On October 7, 2014, India’s aspirations of becoming a global leader in the manufacture and operation of unmanned aerial vehicles (UAVs; commonly known as drones) for civilian use were seemingly crushed overnight. The Directorate General for Civil Aviation (DGCA), India’s civil aviation regulator, issued a short public notice that prohibited any non-governmental entity in India from launching UAVs for any purpose whatsoever due to safety and security issues until regulations were issued. Luckily for India’s nascent drone industry, while the notice ended by demanding strict compliance, it did not articulate the mechanisms or identify the government agencies that would be responsible for enforcing this compliance.
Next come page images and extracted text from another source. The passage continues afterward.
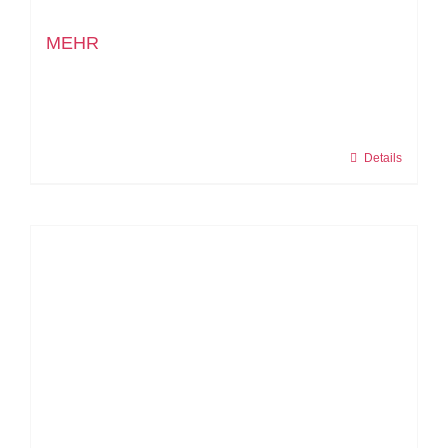
MEHR
Details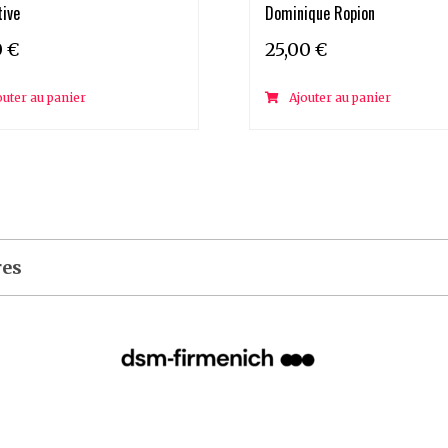
tive
Dominique Ropion
0
€
25,00
€
outer au panier
Ajouter au panier
res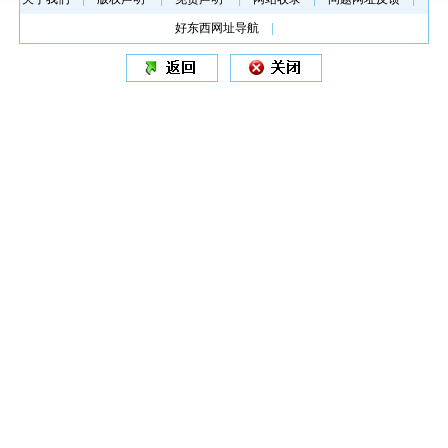
好东西网址导航
|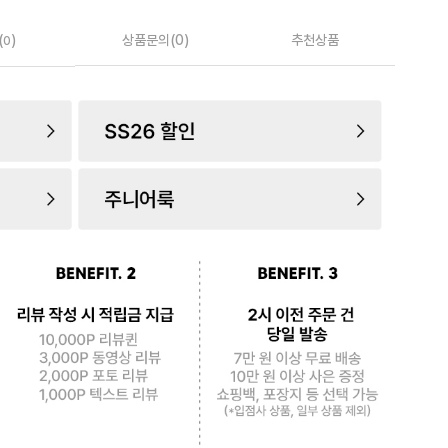
(
)
상품문의(0)
추천상품
0
로 페
PAYCO 바로구매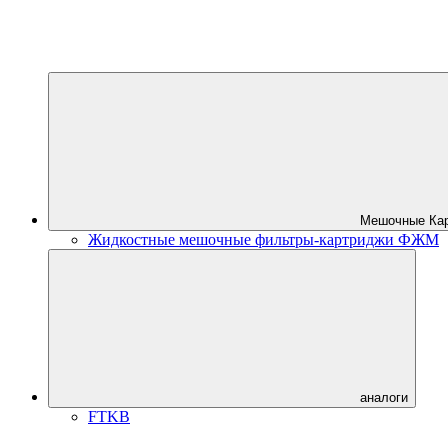
Мешочные Ка
Жидкостные мешочные фильтры-картриджи ФЖМ
аналоги
FTKB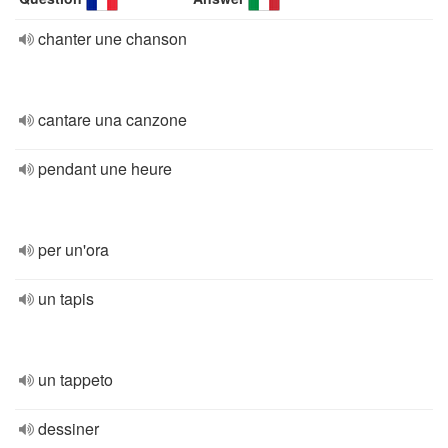
chanter une chanson
cantare una canzone
pendant une heure
per un'ora
un tapis
un tappeto
dessiner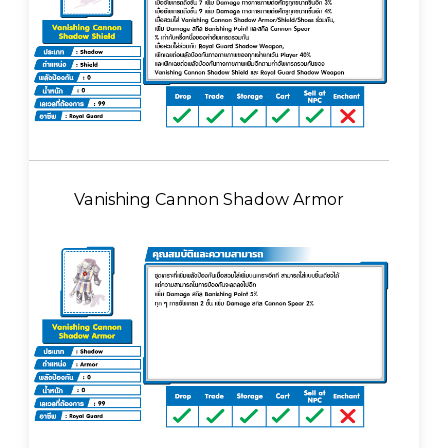
Vanishing Cannon Shadow Armor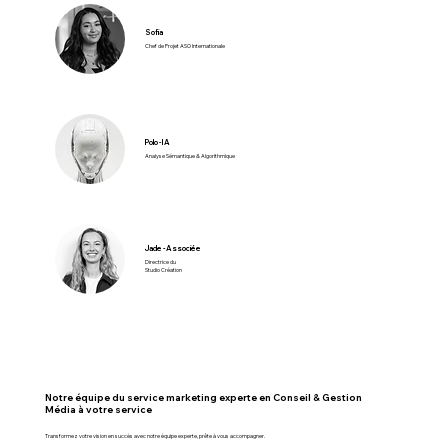
Sofia
Chef de Projet ASO Internationale
Polo - IA
Analyse Sémantique & Algorithmique
Jade - Associée
Directrice du
Studio Création
Notre équipe du service marketing experte en Conseil & Gestion
Média à votre service
Transformez votre vision en succès avec notre équipe experte, prête à vous accompagner.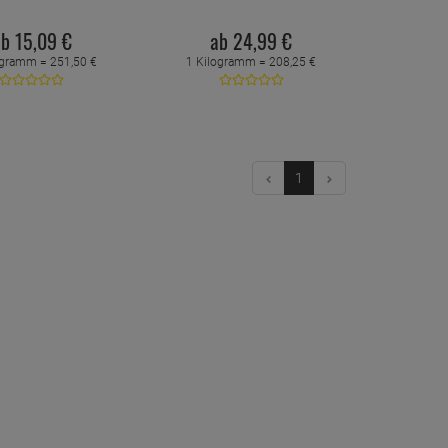
ab
15,
09
€
ab
24,
99
€
ogramm =
251,
50
€
1 Kilogramm =
208,
25
€
1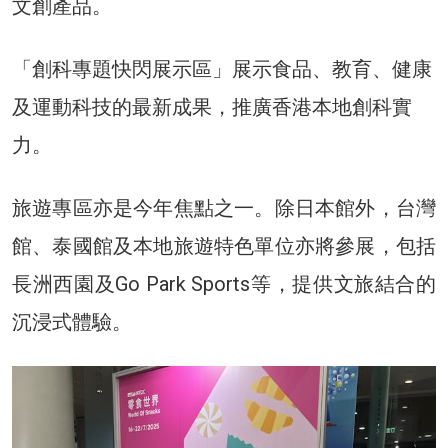
文創產品。
「創科專題快閃展示區」展示食品、教育、健康
及運動科技的最新成果，推廣香港本地創科實
力。
旅遊專區亦是今年焦點之一。除日本館外，台灣
館、泰國館及本地旅遊特色單位亦將參展，包括
長洲西園及Go Park Sports等，提供文旅結合的
沉浸式體驗。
As a result, while the ban was effective in curtailing the widespread use of drones, the regulatory chaos provided just enough space for the creation of a stunted industry. In the past four years, it has been relatively easy to contact and hire individual drone owner-operators for tasks as mundane as mapping farms, conducting event videography and taking photographs for real-estate marketing. These individuals have been able to obtain drones by purchasing them in various urban electronic grey markets, getting friends and family to import them in their personal luggage or by purchasing the required parts and building their own drones. A few businesses that have also managed to navigate the complex set of relationships required to manufacture or operate drones in India, without attracting hostile government attention, provide products and services primarily for the cinematography, agriculture, and infrastructure sectors. However, without regulations in place that guarantee the legality of their products and services, it has been difficult for these businesses to attract investors, limiting their ability to grow. It is not surprising to note that India has no indigenous drone manufacturer capable of competing on the global stage against drone industry giants such as DJI, Parrot, and Yuneec.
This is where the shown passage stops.